| Try it |
Whenever a line in the records below holds the string "city", copy it out.
___ Data
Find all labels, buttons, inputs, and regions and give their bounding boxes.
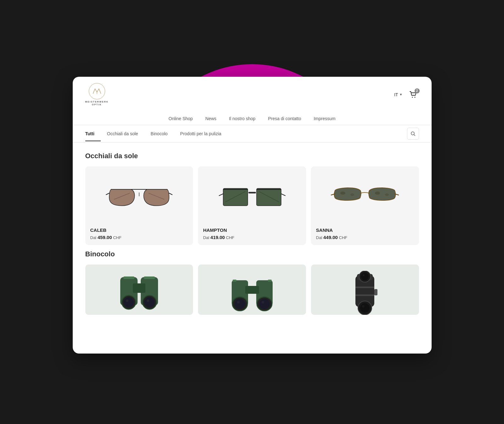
header-right: IT ▼ 2	[394, 89, 419, 100]
product-card-sanna[interactable]: SANNA Dal 449.00 CHF	[311, 166, 419, 245]
cart-badge: 2	[415, 88, 420, 93]
nav-news[interactable]: News	[205, 116, 216, 121]
bino-image-3	[311, 265, 419, 315]
nav-presa-di-contatto[interactable]: Presa di contatto	[268, 116, 301, 121]
product-price-caleb: Dal 459.00 CHF	[90, 235, 188, 240]
svg-point-19	[340, 192, 345, 195]
lang-label: IT	[394, 92, 398, 97]
bino-card-3[interactable]	[311, 265, 419, 315]
svg-line-3	[414, 135, 415, 136]
svg-line-8	[106, 193, 109, 195]
svg-rect-55	[355, 287, 374, 288]
svg-point-0	[412, 97, 413, 98]
svg-point-44	[262, 301, 264, 304]
svg-rect-10	[248, 192, 256, 193]
binoculars-3-svg	[340, 271, 390, 315]
svg-line-9	[169, 193, 172, 195]
svg-point-51	[363, 274, 365, 276]
nav-il-nostro-shop[interactable]: Il nostro shop	[229, 116, 255, 121]
bino-card-1[interactable]	[85, 265, 193, 315]
product-price-hampton: Dal 419.00 CHF	[203, 235, 301, 240]
bino-image-2	[198, 265, 306, 315]
product-grid-occhiali: CALEB Dal 459.00 CHF	[85, 166, 419, 245]
product-price-sanna: Dal 449.00 CHF	[316, 235, 414, 240]
section-title-occhiali: Occhiali da sole	[85, 152, 419, 160]
svg-rect-11	[223, 188, 248, 206]
filter-bar: Tutti Occhiali da sole Binocolo Prodotti…	[73, 125, 432, 142]
product-card-hampton[interactable]: HAMPTON Dal 419.00 CHF	[198, 166, 306, 245]
svg-point-33	[147, 299, 149, 302]
bino-card-2[interactable]	[198, 265, 306, 315]
binoculars-1-svg	[114, 271, 164, 315]
product-card-caleb[interactable]: CALEB Dal 459.00 CHF	[85, 166, 193, 245]
svg-rect-46	[268, 280, 272, 282]
cart-button[interactable]: 2	[408, 89, 419, 100]
filter-tab-binocolo[interactable]: Binocolo	[144, 127, 174, 141]
product-image-sanna	[311, 166, 419, 223]
svg-point-40	[235, 299, 245, 309]
svg-point-54	[362, 305, 365, 308]
svg-point-32	[144, 297, 155, 307]
svg-point-30	[126, 299, 128, 302]
svg-rect-34	[123, 276, 134, 279]
product-info-caleb: CALEB Dal 459.00 CHF	[85, 223, 193, 245]
svg-point-53	[360, 303, 370, 313]
svg-point-41	[237, 301, 240, 304]
product-image-caleb	[85, 166, 193, 223]
filter-tab-pulizia[interactable]: Prodotti per la pulizia	[174, 127, 228, 141]
product-name-sanna: SANNA	[316, 227, 414, 233]
binoculars-grid	[85, 265, 419, 315]
logo-circle	[89, 83, 105, 99]
binoculars-2-svg	[227, 271, 277, 315]
svg-rect-12	[257, 188, 281, 206]
svg-point-50	[361, 273, 369, 280]
svg-rect-45	[233, 280, 236, 282]
svg-point-43	[259, 299, 270, 309]
content: Occhiali da sole	[73, 142, 432, 324]
product-name-hampton: HAMPTON	[203, 227, 301, 233]
header: MEISTERWERK OPTIK IT ▼ 2	[73, 77, 432, 112]
logo-svg	[92, 87, 102, 96]
sunglasses-sanna-svg	[330, 177, 399, 212]
filter-tab-occhiali[interactable]: Occhiali da sole	[101, 127, 144, 141]
svg-rect-35	[144, 276, 155, 279]
product-info-sanna: SANNA Dal 449.00 CHF	[311, 223, 419, 245]
sunglasses-hampton-svg	[218, 177, 287, 212]
section-title-binocolo: Binocolo	[85, 250, 419, 258]
svg-point-20	[350, 193, 354, 196]
product-image-hampton	[198, 166, 306, 223]
lang-selector[interactable]: IT ▼	[394, 92, 402, 97]
svg-point-22	[385, 193, 389, 196]
svg-point-21	[375, 192, 380, 195]
chevron-down-icon: ▼	[399, 93, 403, 96]
sunglasses-caleb-svg	[105, 177, 174, 212]
svg-rect-38	[245, 286, 259, 294]
bino-image-1	[85, 265, 193, 315]
browser-card: MEISTERWERK OPTIK IT ▼ 2	[73, 77, 432, 354]
svg-rect-56	[355, 294, 374, 296]
svg-line-15	[219, 194, 223, 196]
product-info-hampton: HAMPTON Dal 419.00 CHF	[198, 223, 306, 245]
svg-point-1	[414, 97, 415, 98]
search-button[interactable]	[407, 128, 419, 140]
logo[interactable]: MEISTERWERK OPTIK	[85, 83, 109, 106]
svg-rect-57	[374, 289, 377, 295]
main-nav: Online Shop News Il nostro shop Presa di…	[73, 112, 432, 125]
logo-text: MEISTERWERK OPTIK	[85, 100, 109, 106]
nav-online-shop[interactable]: Online Shop	[168, 116, 193, 121]
search-icon	[411, 131, 416, 136]
nav-impressum[interactable]: Impressum	[314, 116, 335, 121]
product-name-caleb: CALEB	[90, 227, 188, 233]
svg-rect-27	[133, 283, 145, 293]
filter-tab-tutti[interactable]: Tutti	[85, 127, 101, 141]
svg-point-29	[124, 297, 134, 307]
svg-line-16	[281, 194, 285, 196]
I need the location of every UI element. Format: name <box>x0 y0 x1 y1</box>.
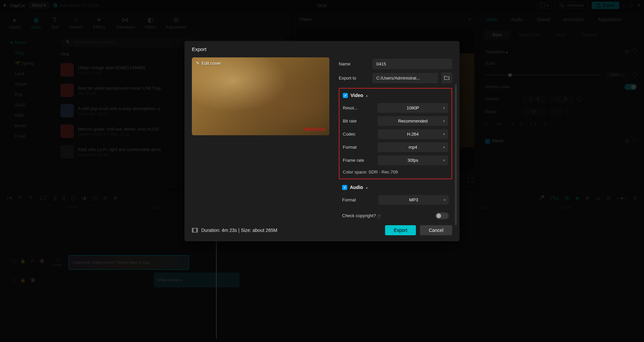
exportto-path: C:/Users/Administrat... <box>372 73 438 83</box>
video-label: Video <box>351 93 363 98</box>
copyright-label: Check copyright?? <box>342 213 381 218</box>
bitrate-label: Bit rate <box>343 118 373 124</box>
audio-settings-section: ✓ Audio ▴ FormatMP3 <box>339 183 452 208</box>
export-summary: Duration: 4m 23s | Size: about 265M <box>192 228 277 233</box>
netflix-badge: NETFLIX <box>305 127 325 132</box>
name-label: Name <box>339 61 369 66</box>
audio-format-label: Format <box>342 197 372 202</box>
framerate-select[interactable]: 30fps <box>378 155 448 165</box>
exportto-label: Export to <box>339 76 369 81</box>
bitrate-select[interactable]: Recommended <box>378 116 448 126</box>
colorspace-text: Color space: SDR - Rec.709 <box>343 167 448 175</box>
resolution-label: Resol... <box>343 105 373 110</box>
film-icon <box>192 228 198 233</box>
audio-checkbox[interactable]: ✓ <box>342 185 347 190</box>
chevron-up-icon[interactable]: ▴ <box>366 94 368 97</box>
copyright-toggle[interactable] <box>435 212 449 219</box>
format-label: Format <box>343 145 373 150</box>
edit-cover-button[interactable]: ✎ Edit cover <box>196 61 221 66</box>
video-settings-section: ✓ Video ▴ Resol...1080P Bit rateRecommen… <box>339 88 452 179</box>
folder-icon <box>444 76 449 80</box>
help-icon[interactable]: ? <box>377 214 381 218</box>
audio-format-select[interactable]: MP3 <box>378 195 449 205</box>
modal-scrollbar[interactable] <box>455 84 457 225</box>
modal-title: Export <box>184 41 460 57</box>
resolution-select[interactable]: 1080P <box>378 103 448 113</box>
name-input[interactable]: 0415 <box>372 59 452 69</box>
export-confirm-button[interactable]: Export <box>385 225 416 235</box>
video-checkbox[interactable]: ✓ <box>343 93 348 98</box>
cover-preview[interactable]: ✎ Edit cover NETFLIX <box>192 57 329 135</box>
audio-label: Audio <box>350 185 363 190</box>
codec-label: Codec <box>343 132 373 137</box>
export-modal: Export ✎ Edit cover NETFLIX Name 0415 <box>184 41 460 241</box>
format-select[interactable]: mp4 <box>378 142 448 152</box>
chevron-up-icon[interactable]: ▴ <box>366 186 368 189</box>
cancel-button[interactable]: Cancel <box>420 225 452 235</box>
framerate-label: Frame rate <box>343 158 373 163</box>
folder-button[interactable] <box>441 72 452 83</box>
codec-select[interactable]: H.264 <box>378 129 448 139</box>
pencil-icon: ✎ <box>196 61 200 66</box>
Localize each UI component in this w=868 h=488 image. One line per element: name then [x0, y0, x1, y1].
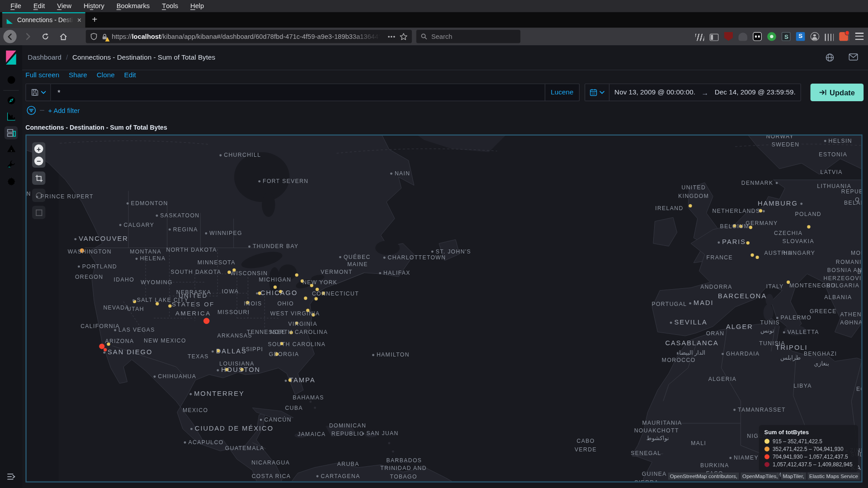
- data-point-yellow[interactable]: [304, 296, 307, 300]
- attribution-chip[interactable]: OpenMapTiles,: [741, 473, 779, 480]
- menu-view[interactable]: View: [51, 0, 78, 12]
- query-language-toggle[interactable]: Lucene: [545, 84, 579, 101]
- add-filter-link[interactable]: + Add filter: [48, 107, 80, 114]
- back-button[interactable]: [3, 30, 16, 43]
- map-label: GEORGIA: [269, 351, 299, 359]
- app-menu-icon[interactable]: [855, 33, 863, 40]
- attribution-chip[interactable]: MapTiler,: [781, 473, 806, 480]
- update-button[interactable]: Update: [811, 84, 864, 101]
- kibana-logo[interactable]: [0, 45, 22, 70]
- recently-viewed-clock-icon[interactable]: [5, 73, 18, 86]
- sidebar-extension-icon[interactable]: [710, 33, 719, 41]
- city-dot: [316, 475, 319, 478]
- browser-tab[interactable]: Connections - Destinatio ×: [2, 12, 85, 28]
- management-gear-icon[interactable]: [5, 174, 18, 188]
- menu-help[interactable]: Help: [184, 0, 210, 12]
- dev-tools-wrench-icon[interactable]: [5, 157, 18, 170]
- city-dot: [762, 210, 764, 212]
- map-label: WYOMING: [141, 279, 173, 287]
- page-actions-icon[interactable]: •••: [388, 33, 396, 40]
- calendar-button[interactable]: [585, 84, 609, 101]
- filter-icon[interactable]: [27, 106, 36, 115]
- tracking-shield-icon[interactable]: [90, 33, 98, 40]
- reload-button[interactable]: [39, 30, 52, 43]
- date-start[interactable]: Nov 13, 2009 @ 00:00:00.: [609, 89, 700, 96]
- home-button[interactable]: [57, 30, 70, 43]
- cookie-extension-icon[interactable]: [753, 32, 762, 41]
- library-extension-icon[interactable]: [695, 33, 704, 41]
- forward-button[interactable]: [21, 30, 34, 43]
- draw-bounds-tool-button[interactable]: [32, 172, 45, 185]
- geo-filter-circle-button[interactable]: [32, 189, 45, 202]
- data-point-yellow[interactable]: [689, 204, 692, 207]
- browser-menubar: FileEditViewHistoryBookmarksToolsHelp: [0, 0, 868, 12]
- full-screen-link[interactable]: Full screen: [25, 71, 59, 79]
- zoom-in-button[interactable]: +: [34, 145, 43, 154]
- menu-bookmarks[interactable]: Bookmarks: [110, 0, 156, 12]
- share-link[interactable]: Share: [69, 71, 87, 79]
- kibana-sidebar: [0, 70, 22, 488]
- help-globe-icon[interactable]: [826, 53, 835, 62]
- data-point-yellow[interactable]: [168, 304, 171, 307]
- map-label: CHARLOTTETOWN: [383, 254, 446, 262]
- breadcrumb-dashboard[interactable]: Dashboard: [28, 54, 61, 61]
- attribution-chip[interactable]: OpenStreetMap contributors,: [668, 473, 739, 480]
- data-point-yellow[interactable]: [746, 241, 750, 244]
- clone-link[interactable]: Clone: [97, 71, 115, 79]
- city-dot: [372, 354, 374, 357]
- edit-link[interactable]: Edit: [124, 71, 136, 79]
- map-panel[interactable]: CHURCHILLFORT SEVERNNAINPRINCE RUPERTEDM…: [25, 135, 862, 483]
- bookmark-star-icon[interactable]: [400, 33, 407, 40]
- tab-close-icon[interactable]: ×: [77, 16, 81, 23]
- privacy-extension-icon[interactable]: [767, 32, 776, 41]
- city-dot: [733, 409, 736, 411]
- map-label: FORT SEVERN: [258, 178, 308, 186]
- saved-query-button[interactable]: [25, 84, 51, 101]
- orange-extension-icon[interactable]: [839, 32, 848, 41]
- lock-warning-icon[interactable]: [101, 33, 108, 40]
- panel-title[interactable]: Connections - Destination - Sum of Total…: [25, 124, 167, 131]
- browser-search-box[interactable]: Search: [416, 30, 520, 43]
- map-label: ALGERIA: [708, 375, 737, 384]
- stylus-extension-icon[interactable]: [782, 32, 791, 41]
- query-value[interactable]: *: [57, 88, 545, 96]
- geo-filter-rect-button[interactable]: [32, 206, 45, 219]
- map-label: TUNIS: [760, 319, 780, 327]
- sblue-extension-icon[interactable]: [796, 32, 805, 41]
- new-tab-button[interactable]: +: [85, 12, 104, 28]
- city-dot: [154, 375, 156, 378]
- city-dot: [219, 155, 222, 157]
- menu-edit[interactable]: Edit: [27, 0, 51, 12]
- map-label: ARUBA: [337, 460, 359, 468]
- account-extension-icon[interactable]: [811, 32, 820, 41]
- containers-extension-icon[interactable]: [825, 33, 834, 41]
- attribution-chip[interactable]: Elastic Maps Service: [807, 473, 859, 480]
- menu-tools[interactable]: Tools: [156, 0, 184, 12]
- newsfeed-envelope-icon[interactable]: [849, 53, 858, 61]
- menu-file[interactable]: File: [5, 0, 28, 12]
- data-point-yellow[interactable]: [295, 273, 298, 277]
- data-point-red[interactable]: [203, 318, 209, 324]
- city-dot: [103, 352, 105, 354]
- url-bar[interactable]: https://localhost/kibana/app/kibana#/das…: [86, 30, 412, 43]
- zoom-out-button[interactable]: −: [34, 157, 43, 166]
- url-text[interactable]: https://localhost/kibana/app/kibana#/das…: [112, 33, 384, 40]
- ghostery-extension-icon[interactable]: [738, 33, 747, 41]
- discover-compass-icon[interactable]: [5, 94, 18, 107]
- data-point-yellow[interactable]: [750, 253, 754, 257]
- dashboard-icon[interactable]: [5, 126, 18, 139]
- data-point-yellow[interactable]: [807, 225, 810, 228]
- data-point-yellow[interactable]: [755, 256, 759, 259]
- map-label: NEW MEXICO: [144, 337, 186, 345]
- map-label: CASABLANCA: [665, 339, 718, 348]
- alerts-triangle-icon[interactable]: [5, 141, 18, 155]
- ublock-extension-icon[interactable]: [724, 32, 733, 41]
- kibana-favicon: [6, 16, 14, 24]
- menu-history[interactable]: History: [78, 0, 111, 12]
- query-input[interactable]: * Lucene: [51, 84, 580, 101]
- map-label: IN: [25, 190, 31, 198]
- visualize-chart-icon[interactable]: [5, 109, 18, 122]
- collapse-sidebar-icon[interactable]: [5, 470, 18, 483]
- map-label: PALERMO: [776, 314, 811, 322]
- date-end[interactable]: Dec 14, 2009 @ 23:59:59.: [710, 89, 801, 96]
______
| Output below |
- city-dot: [316, 475, 319, 478]
- city-dot: [762, 210, 764, 212]
- city-dot: [372, 354, 374, 357]
- city-dot: [733, 409, 736, 411]
- city-dot: [154, 375, 156, 378]
- city-dot: [219, 155, 222, 157]
- city-dot: [103, 352, 105, 354]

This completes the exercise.